● THE PROBLEM: Apart from the pictures, which must be omitted, restate the data exactly.

SUPPLIED MATERIAL below:

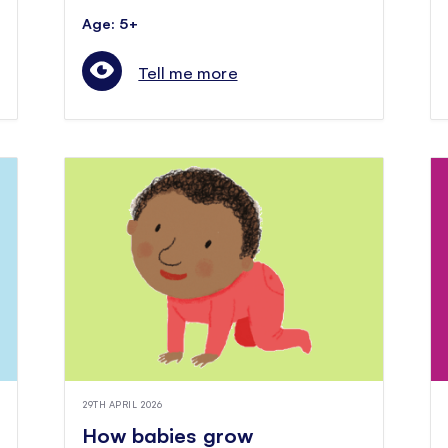
Age: 5+
Tell me more
29TH APRIL 2026
How babies grow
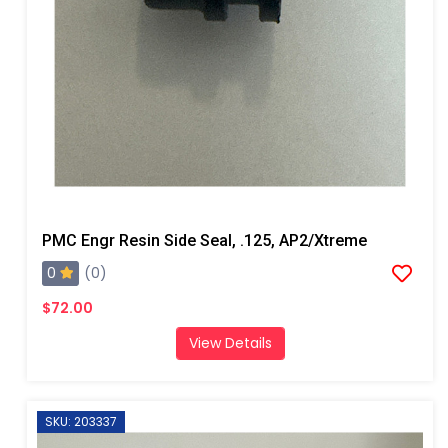
PMC Engr Resin Side Seal, .125, AP2/Xtreme
0
(0)
$72.00
View Details
SKU: 203337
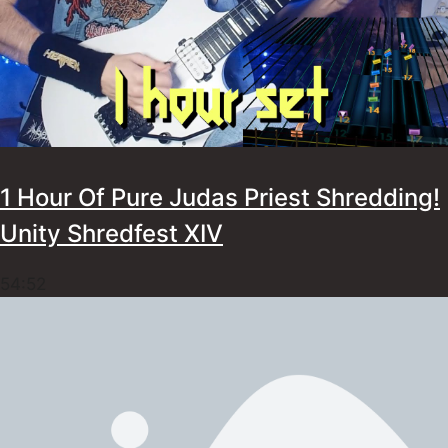
1 Hour Of Pure Judas Priest Shredding!
Unity Shredfest XIV
54:52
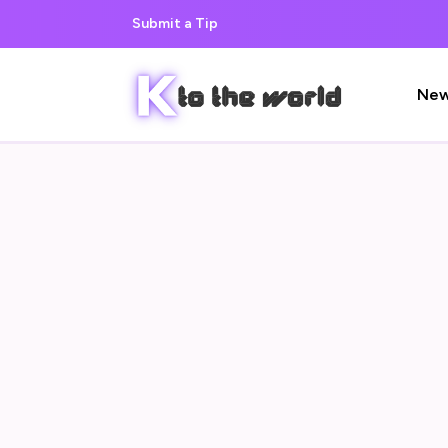
Submit a Tip
Ne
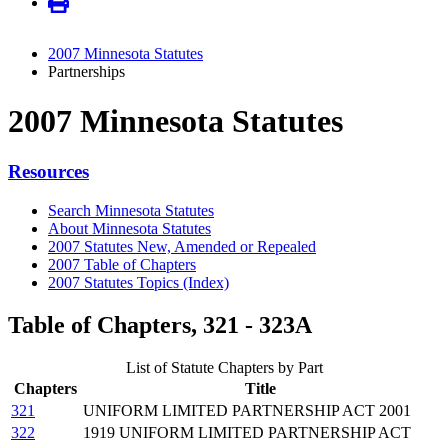
2007 Minnesota Statutes
Partnerships
2007 Minnesota Statutes
Resources
Search Minnesota Statutes
About Minnesota Statutes
2007 Statutes New, Amended or Repealed
2007 Table of Chapters
2007 Statutes Topics (Index)
Table of Chapters, 321 - 323A
List of Statute Chapters by Part
Chapters
Title
321
UNIFORM LIMITED PARTNERSHIP ACT 2001
322
1919 UNIFORM LIMITED PARTNERSHIP ACT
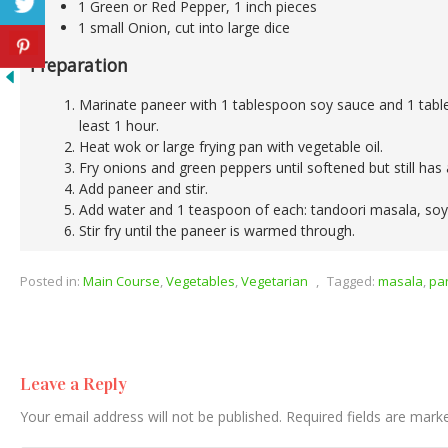
1 Green or Red Pepper, 1 inch pieces
1 small Onion, cut into large dice
Preparation
Marinate paneer with 1 tablespoon soy sauce and 1 tabl
least 1 hour.
Heat wok or large frying pan with vegetable oil.
Fry onions and green peppers until softened but still has a
Add paneer and stir.
Add water and 1 teaspoon of each: tandoori masala, soy
Stir fry until the paneer is warmed through.
Posted in:
Main Course
,
Vegetables
,
Vegetarian
,
Tagged:
masala
,
pa
Leave a Reply
Your email address will not be published.
Required fields are mar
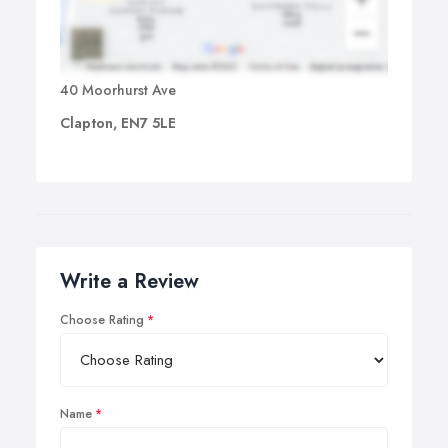
40 Moorhurst Ave
Clapton, EN7 5LE
Write a Review
Choose Rating
Name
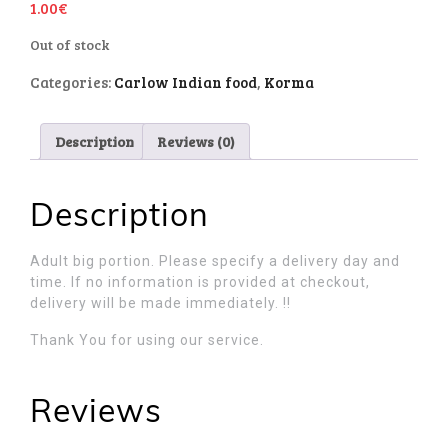
1.00
€
Out of stock
Categories:
Carlow Indian food
,
Korma
Description
Reviews (0)
Description
Adult big portion. Please specify a delivery day and
time. If no information is provided at checkout,
delivery will be made immediately. !!
Thank You for using our service.
Reviews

End of SUPPLIED MATERIAL.

● ANSWER FOR THIS EXERCISE:
Age: 5+
Tell me more
29TH APRIL 2026
How babies grow
PMC Engr Resin Side Seal, .125, AP2/Xtreme
0
(0)
$72.00
View Details
SKU: 203337
1 Hour Of Pure Judas Priest Shredding!
Unity Shredfest XIV
54:52
Submit a Tip
Ne
2007 Minnesota Statutes
Partnerships
2007 Minnesota Statutes
Resources
Search Minnesota Statutes
About Minnesota Statutes
2007 Statutes New, Amended or Repealed
2007 Table of Chapters
2007 Statutes Topics (Index)
Table of Chapters, 321 - 323A
List of Statute Chapters by Part
Chapters
Title
321
UNIFORM LIMITED PARTNERSHIP ACT 2001
322
1919 UNIFORM LIMITED PARTNERSHIP ACT
1 Green or Red Pepper, 1 inch pieces
1 small Onion, cut into large dice
Preparation
Marinate paneer with 1 tablespoon soy sauce and 1 tabl
least 1 hour.
Heat wok or large frying pan with vegetable oil.
Fry onions and green peppers until softened but still has a
Add paneer and stir.
Add water and 1 teaspoon of each: tandoori masala, soy
Stir fry until the paneer is warmed through.
Posted in:
Main Course
,
Vegetables
,
Vegetarian
,
Tagged:
masala
,
pa
Leave a Reply
Your email address will not be published.
Required fields are mar
40 Moorhurst Ave
Clapton, EN7 5LE
Write a Review
Choose Rating
Name
1.00
€
Out of stock
Categories:
Carlow Indian food
,
Korma
Description
Reviews (0)
Description
Adult big portion. Please specify a delivery day and
time. If no information is provided at checkout,
delivery will be made immediately. !!
Thank You for using our service.
Reviews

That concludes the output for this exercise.